Not since the press ombudsman persuaded the paper to publish a two-month-old letter from Meehan in January 2020 has he been allowed to vent his opinion on the treatment of Protestant victims. After that point, four years ago, the paper adopted a policy of omertà with regard to Meehan’s communications.

Meehan wrote again. John Hegarty replied (albeit after only 14 days this time): “… you have ignored my request to lay this matter to rest… the Editor and his team have acted in accordance with due process and care, I have nothing further to add.” He concluded: “I would ask you not to use my private email address.”

Meehan noted that “I responded to the address from which your email was sent” and asked John Hegarty not to be “silly”. He continued: “Resting on reasoned accusations of censorship is your position… Please do your job.”

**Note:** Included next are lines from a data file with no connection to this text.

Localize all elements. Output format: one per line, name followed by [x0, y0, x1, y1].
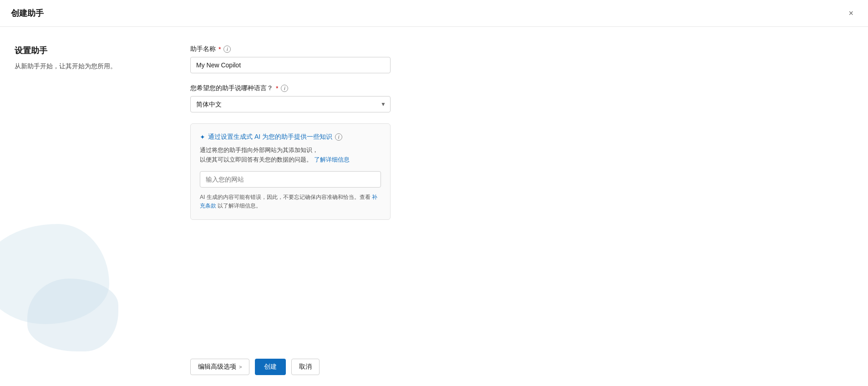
left-panel: 设置助手 从新助手开始，让其开始为您所用。: [0, 27, 168, 351]
ai-desc-line1: 通过将您的助手指向外部网站为其添加知识，: [200, 147, 318, 153]
ai-desc-line2: 以便其可以立即回答有关您的数据的问题。: [200, 156, 312, 163]
ai-knowledge-desc: 通过将您的助手指向外部网站为其添加知识， 以便其可以立即回答有关您的数据的问题。…: [200, 146, 381, 165]
language-info-icon[interactable]: i: [281, 85, 288, 92]
language-label: 您希望您的助手说哪种语言？ * i: [190, 84, 846, 92]
advanced-options-label: 编辑高级选项: [198, 363, 236, 371]
advanced-options-chevron-icon: >: [239, 364, 242, 370]
ai-knowledge-info-icon[interactable]: i: [335, 133, 342, 141]
name-label: 助手名称 * i: [190, 45, 846, 53]
dialog-body: 设置助手 从新助手开始，让其开始为您所用。 助手名称 * i 您希望您的助手说哪…: [0, 27, 868, 351]
ai-sparkle-icon: ✦: [200, 133, 205, 141]
ai-disclaimer: AI 生成的内容可能有错误，因此，不要忘记确保内容准确和恰当。查看 补充条款 以…: [200, 193, 381, 210]
cancel-button[interactable]: 取消: [291, 359, 320, 375]
right-panel: 助手名称 * i 您希望您的助手说哪种语言？ * i 简体中文 English: [168, 27, 868, 351]
language-form-group: 您希望您的助手说哪种语言？ * i 简体中文 English 日本語 한국어 D…: [190, 84, 846, 112]
ai-knowledge-learn-link[interactable]: 了解详细信息: [314, 156, 350, 163]
name-info-icon[interactable]: i: [223, 46, 231, 53]
ai-knowledge-title: ✦ 通过设置生成式 AI 为您的助手提供一些知识 i: [200, 133, 381, 141]
language-required-star: *: [276, 85, 278, 92]
language-select[interactable]: 简体中文 English 日本語 한국어 Deutsch Français Es…: [190, 96, 391, 112]
ai-knowledge-title-text: 通过设置生成式 AI 为您的助手提供一些知识: [208, 133, 332, 141]
dialog-footer: 编辑高级选项 > 创建 取消: [168, 351, 868, 386]
name-required-star: *: [218, 46, 221, 53]
disclaimer-text-1: AI 生成的内容可能有错误，因此，不要忘记确保内容准确和恰当。查看: [200, 194, 371, 200]
website-input[interactable]: [200, 171, 381, 188]
dialog-title: 创建助手: [11, 8, 44, 19]
blob-decoration-2: [27, 279, 118, 351]
name-form-group: 助手名称 * i: [190, 45, 846, 73]
close-button[interactable]: ×: [845, 7, 857, 19]
create-button[interactable]: 创建: [255, 359, 286, 375]
advanced-options-button[interactable]: 编辑高级选项 >: [190, 359, 249, 375]
setup-section-title: 设置助手: [15, 45, 154, 56]
language-label-text: 您希望您的助手说哪种语言？: [190, 84, 273, 92]
disclaimer-text-2: 以了解详细信息。: [218, 203, 261, 209]
name-label-text: 助手名称: [190, 45, 216, 53]
create-assistant-dialog: 创建助手 × 设置助手 从新助手开始，让其开始为您所用。 助手名称 * i: [0, 0, 868, 386]
dialog-header: 创建助手 ×: [0, 0, 868, 27]
ai-knowledge-box: ✦ 通过设置生成式 AI 为您的助手提供一些知识 i 通过将您的助手指向外部网站…: [190, 123, 391, 220]
assistant-name-input[interactable]: [190, 57, 391, 73]
language-select-wrapper: 简体中文 English 日本語 한국어 Deutsch Français Es…: [190, 96, 391, 112]
setup-section-desc: 从新助手开始，让其开始为您所用。: [15, 61, 154, 71]
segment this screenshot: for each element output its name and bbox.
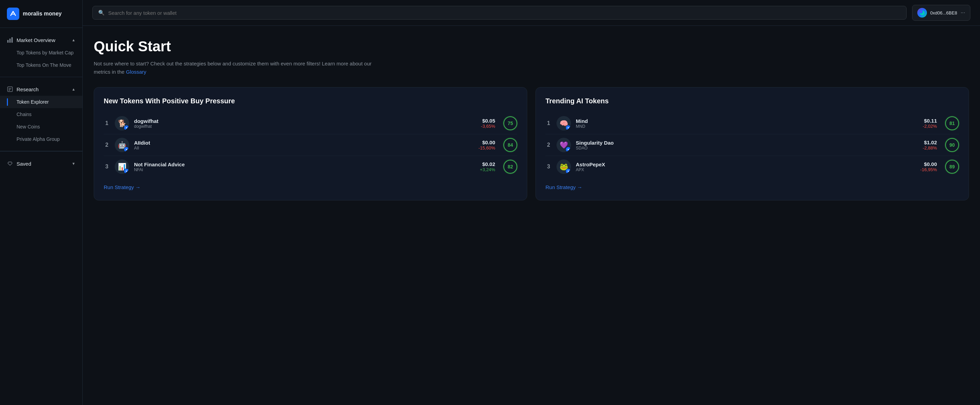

The professor receives €31,000 annually for his efforts. He seemingly trusts more to inaction than in applying the lofty strictures of the Irish Times Trust.

Since then, the paper has not reported on the Church of Ireland last month settling a case taken by Eddie Gorman. He was a victim of Rev WG (Bill) Neely, the abusing clergyman the Church sent south to Tipperary in 1976. Some £100,000 and costs were paid.

Neither did the IT cover the Church’s barely noticed apology that stated it could not name Neely, citing Stormont legislation.

Tragically, as reported by Belfast’s Sunday Life, Gorman died last week.

The IT also ignored the Neely-founded Church of Ireland Historical Society (COIHS) falsification of its history. Late in 2022 the society removed all online references to Neely. Winners of its prestigious ‘WG Neely Prize’ had photos re-captioned to refer, falsely, to a ‘COIHS Prize’ – news in anyone’s language but not a lingo the IT currently speaks.

Still, there is good news in this bad news story. A recent Irish Times acquisition, the Irish Examiner, published Meehan letters that the IT refused to print. In the past the Examiner has published trenchant opinion pieces from Victoria White on Protestant victims of Protestant institutions.

It may be hoped that the Cork-based publication’s more objective news sense will infect its metropolitan cousins.